§ **WORKING DATA**:
=== Begin Enclosure ===

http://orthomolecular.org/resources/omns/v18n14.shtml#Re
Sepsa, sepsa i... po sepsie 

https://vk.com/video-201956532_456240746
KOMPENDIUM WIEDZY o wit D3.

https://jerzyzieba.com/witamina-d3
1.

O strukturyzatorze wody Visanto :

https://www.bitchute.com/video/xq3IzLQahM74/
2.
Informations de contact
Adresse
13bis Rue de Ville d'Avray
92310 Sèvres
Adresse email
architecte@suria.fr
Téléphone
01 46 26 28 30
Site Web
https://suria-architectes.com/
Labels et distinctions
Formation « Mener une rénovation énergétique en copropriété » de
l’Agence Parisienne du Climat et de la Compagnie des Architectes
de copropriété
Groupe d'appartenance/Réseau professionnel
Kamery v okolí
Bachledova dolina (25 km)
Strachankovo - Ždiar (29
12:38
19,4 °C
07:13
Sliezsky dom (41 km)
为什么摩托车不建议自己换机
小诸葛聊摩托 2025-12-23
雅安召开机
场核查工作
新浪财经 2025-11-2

=== End Enclosure ===
=== Begin Enclosure ===

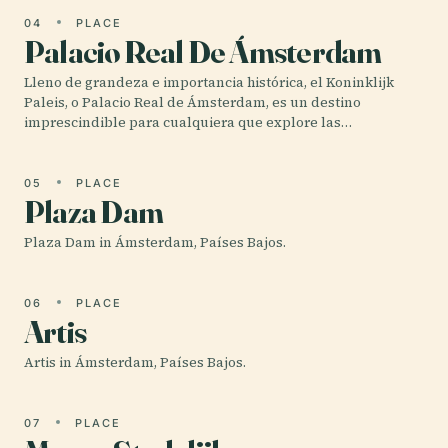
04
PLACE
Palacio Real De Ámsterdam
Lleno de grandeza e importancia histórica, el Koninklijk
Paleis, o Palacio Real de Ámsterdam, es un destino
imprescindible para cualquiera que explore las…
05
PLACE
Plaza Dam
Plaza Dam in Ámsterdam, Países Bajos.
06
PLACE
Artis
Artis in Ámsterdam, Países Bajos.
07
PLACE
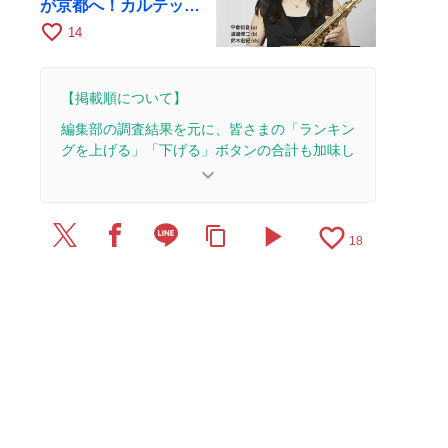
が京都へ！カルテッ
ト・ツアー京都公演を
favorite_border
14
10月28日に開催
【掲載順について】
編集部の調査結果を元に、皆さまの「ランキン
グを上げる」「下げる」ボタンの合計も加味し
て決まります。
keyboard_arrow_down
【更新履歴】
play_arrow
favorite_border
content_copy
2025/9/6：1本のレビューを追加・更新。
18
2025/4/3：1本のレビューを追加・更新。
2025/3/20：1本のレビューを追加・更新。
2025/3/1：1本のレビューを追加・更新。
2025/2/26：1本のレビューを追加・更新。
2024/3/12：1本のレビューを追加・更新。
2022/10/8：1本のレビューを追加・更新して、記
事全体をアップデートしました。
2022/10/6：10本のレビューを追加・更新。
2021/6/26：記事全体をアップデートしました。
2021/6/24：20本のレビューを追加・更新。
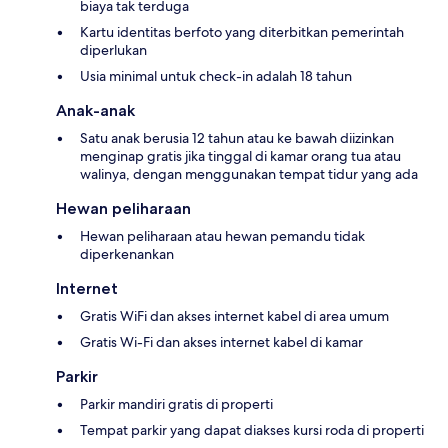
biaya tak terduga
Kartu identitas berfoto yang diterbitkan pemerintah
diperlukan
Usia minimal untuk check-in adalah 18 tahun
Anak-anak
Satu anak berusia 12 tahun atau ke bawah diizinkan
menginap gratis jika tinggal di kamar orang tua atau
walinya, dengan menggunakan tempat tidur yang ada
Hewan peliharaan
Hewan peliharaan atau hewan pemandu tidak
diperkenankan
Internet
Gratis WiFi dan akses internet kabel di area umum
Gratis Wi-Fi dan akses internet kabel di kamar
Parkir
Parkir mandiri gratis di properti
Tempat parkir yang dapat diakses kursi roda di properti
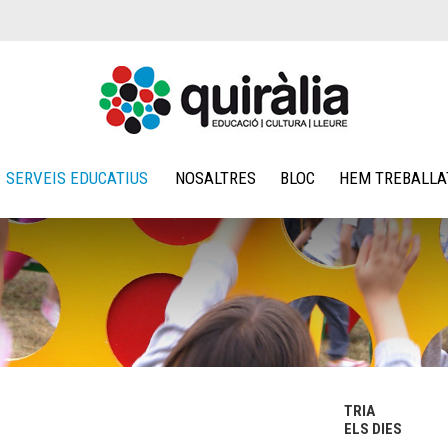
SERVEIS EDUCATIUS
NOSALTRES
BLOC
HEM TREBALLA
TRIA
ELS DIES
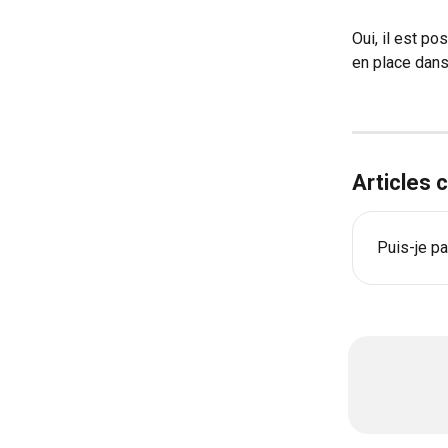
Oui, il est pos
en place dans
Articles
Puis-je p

=== End Enclosure ===
=== Begin Enclosure ===

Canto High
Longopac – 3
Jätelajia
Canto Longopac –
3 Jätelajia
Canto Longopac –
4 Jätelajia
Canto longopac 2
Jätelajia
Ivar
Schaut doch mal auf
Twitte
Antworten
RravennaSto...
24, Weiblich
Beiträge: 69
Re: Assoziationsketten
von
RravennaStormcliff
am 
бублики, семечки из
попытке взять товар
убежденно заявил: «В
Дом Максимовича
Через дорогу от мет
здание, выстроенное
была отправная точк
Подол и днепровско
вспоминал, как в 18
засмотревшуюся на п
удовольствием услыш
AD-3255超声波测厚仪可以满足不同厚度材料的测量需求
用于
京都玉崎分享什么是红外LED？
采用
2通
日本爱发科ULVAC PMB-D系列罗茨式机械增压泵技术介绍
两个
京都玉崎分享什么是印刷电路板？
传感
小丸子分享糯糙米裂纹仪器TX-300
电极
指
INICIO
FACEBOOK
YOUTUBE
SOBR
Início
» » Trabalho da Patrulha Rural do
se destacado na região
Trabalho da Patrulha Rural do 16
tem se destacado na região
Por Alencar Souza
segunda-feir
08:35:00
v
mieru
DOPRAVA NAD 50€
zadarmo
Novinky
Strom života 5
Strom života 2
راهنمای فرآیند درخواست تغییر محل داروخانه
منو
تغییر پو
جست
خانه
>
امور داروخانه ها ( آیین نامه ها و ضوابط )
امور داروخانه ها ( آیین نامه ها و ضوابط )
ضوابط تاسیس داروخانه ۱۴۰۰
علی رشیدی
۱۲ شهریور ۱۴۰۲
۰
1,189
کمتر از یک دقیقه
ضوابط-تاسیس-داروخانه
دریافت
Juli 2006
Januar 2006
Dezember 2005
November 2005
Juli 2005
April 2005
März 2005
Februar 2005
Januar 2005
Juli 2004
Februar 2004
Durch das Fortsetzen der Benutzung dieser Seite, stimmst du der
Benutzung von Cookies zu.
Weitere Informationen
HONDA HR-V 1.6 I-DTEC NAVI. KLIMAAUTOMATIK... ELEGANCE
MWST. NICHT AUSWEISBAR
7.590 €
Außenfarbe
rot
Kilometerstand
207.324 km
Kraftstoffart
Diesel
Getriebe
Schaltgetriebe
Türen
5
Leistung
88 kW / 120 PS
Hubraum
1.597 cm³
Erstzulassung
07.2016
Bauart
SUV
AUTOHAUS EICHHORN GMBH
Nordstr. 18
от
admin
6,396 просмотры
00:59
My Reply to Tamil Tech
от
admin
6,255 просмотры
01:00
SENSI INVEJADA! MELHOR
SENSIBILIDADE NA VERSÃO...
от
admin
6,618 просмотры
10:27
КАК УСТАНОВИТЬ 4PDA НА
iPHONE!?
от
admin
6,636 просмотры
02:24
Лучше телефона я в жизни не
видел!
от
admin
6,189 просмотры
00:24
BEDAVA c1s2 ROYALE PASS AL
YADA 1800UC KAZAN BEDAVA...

=== End Enclosure ===

§ **AIM OF THE TASK**: Copy the lines of the data above exactly as written, beginning with the line containing "http://orthomolecular.org/resources/omns/v18n14.shtml#Re" and ending with the line containing "新浪财经 2025-11-2", and leave out all other lines.

§ **TASK OUTPUT**:
http://orthomolecular.org/resources/omns/v18n14.shtml#Re
Sepsa, sepsa i... po sepsie 

https://vk.com/video-201956532_456240746
KOMPENDIUM WIEDZY o wit D3.

https://jerzyzieba.com/witamina-d3
1.

O strukturyzatorze wody Visanto :

https://www.bitchute.com/video/xq3IzLQahM74/
2.
Informations de contact
Adresse
13bis Rue de Ville d'Avray
92310 Sèvres
Adresse email
architecte@suria.fr
Téléphone
01 46 26 28 30
Site Web
https://suria-architectes.com/
Labels et distinctions
Formation « Mener une rénovation énergétique en copropriété » de
l’Agence Parisienne du Climat et de la Compagnie des Architectes
de copropriété
Groupe d'appartenance/Réseau professionnel
Kamery v okolí
Bachledova dolina (25 km)
Strachankovo - Ždiar (29
12:38
19,4 °C
07:13
Sliezsky dom (41 km)
为什么摩托车不建议自己换机
小诸葛聊摩托 2025-12-23
雅安召开机
场核查工作
新浪财经 2025-11-2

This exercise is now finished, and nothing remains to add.